L’Ukraine engage une coopération technique avec la Suède, via le groupe SAAB, pour moderniser sa flotte aérienne d’origine soviétique. Ce partenariat repose sur l’intégration de technologies suédoises de pointe – notamment des radars, des systèmes de guerre électronique et des dispositifs de protection embarquée. L’objectif : renforcer la résilience opérationnelle de l’armée de l’air ukrainienne face aux menaces modernes, tout en valorisant le retour d’expérience du combat pour les industriels suédois. Des discussions sont également en cours sur la livraison éventuelle d’aéronefs suédois, bien qu’aucun contrat ne soit encore signé. Cette coopération s’inscrit dans une logique de long terme pour améliorer la défense ukrainienne sans dépendre exclusivement de l’OTAN ou des États-Unis.

Une collaboration technico-militaire au cœur des enjeux de modernisation

L’entretien entre le ministère ukrainien de la Défense et SAAB, acteur central de l’aéronautique suédoise, marque une accélération stratégique dans la volonté de Kyiv de refondre ses capacités aériennes. La flotte actuelle de l’Ukraine, largement composée de MiG-29, Su-27 et Su-25 d’origine soviétique, est confrontée à une usure rapide liée à l’intensité des opérations depuis 2022. Ces appareils, conçus entre les années 1970 et 1980, manquent de compatibilité avec les normes occidentales actuelles, notamment en termes de communication, de navigation et de guerre électronique.

La Suède, par le biais de SAAB, propose un soutien ciblé en avionique de nouvelle génération. Ce type d’équipement inclut notamment des radars à balayage électronique actif (AESA), des modules de liaison de données sécurisées, des systèmes de contre-mesures électroniques (ECM) et des capteurs infrarouges de suivi de cible (IRST). Ces technologies permettraient de prolonger la durée de vie opérationnelle des avions ukrainiens tout en améliorant leur efficacité sur le champ de bataille.

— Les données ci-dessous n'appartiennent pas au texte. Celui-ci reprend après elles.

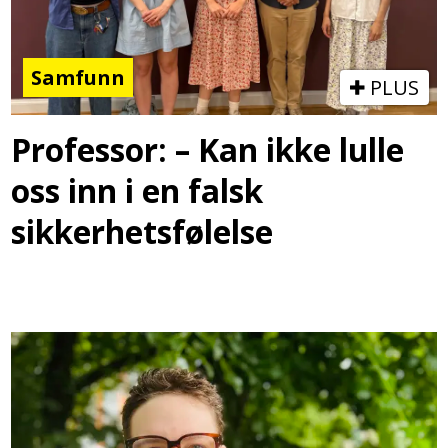
Samfunn
PLUS
Professor: – Kan ikke lulle
oss inn i en falsk
sikkerhetsfølelse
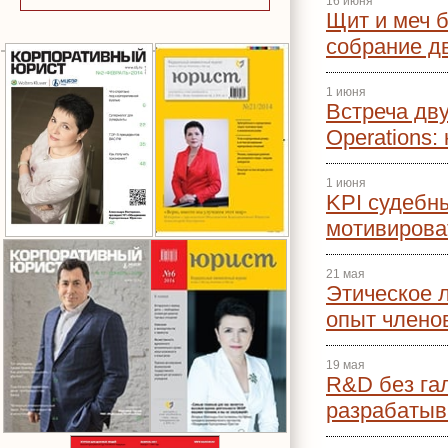
16 июня
Щит и меч 
собрание д
1 июня
Встреча дв
Operations:
1 июня
KPI судебны
мотивирова
21 мая
Этическое 
опыт член
19 мая
R&D без гал
разрабатыв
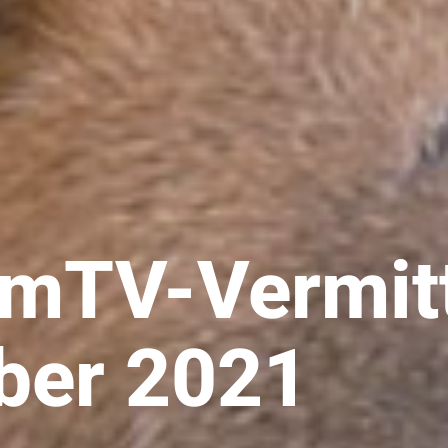
imTV-Vermitt
ber 2021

Par exemple, le radar PS-05/A Mk4, utilisé sur le chasseur suédois JAS 39 Gripen, offre une portée de détection pouvant atteindre 160 km contre une cible de type chasseur. Si une version adaptée était intégrée à un Su-27 modernisé, cela permettrait à l’Ukraine d’accroître ses capacités de défense aérienne tout en réduisant les délais de transition vers des avions occidentaux neufs.

La Suède modernisera la flotte aérienne soviétique de l'Ukraine

L’intégration d’avionique suédoise sur les cellules soviétiques

La mise à niveau de vieux appareils impose des contraintes techniques majeures, notamment en termes de compatibilité électronique et d’alimentation électrique. Les systèmes soviétiques étaient conçus pour une architecture totalement différente de celle des équipements occidentaux. Pour réussir cette intégration, SAAB devra reconfigurer ou adapter ses modules à des structures préexistantes, ce qui implique des essais sur bancs de test, des campagnes d’intégration logicielle, ainsi que la formation de techniciens locaux à la maintenance des nouvelles solutions.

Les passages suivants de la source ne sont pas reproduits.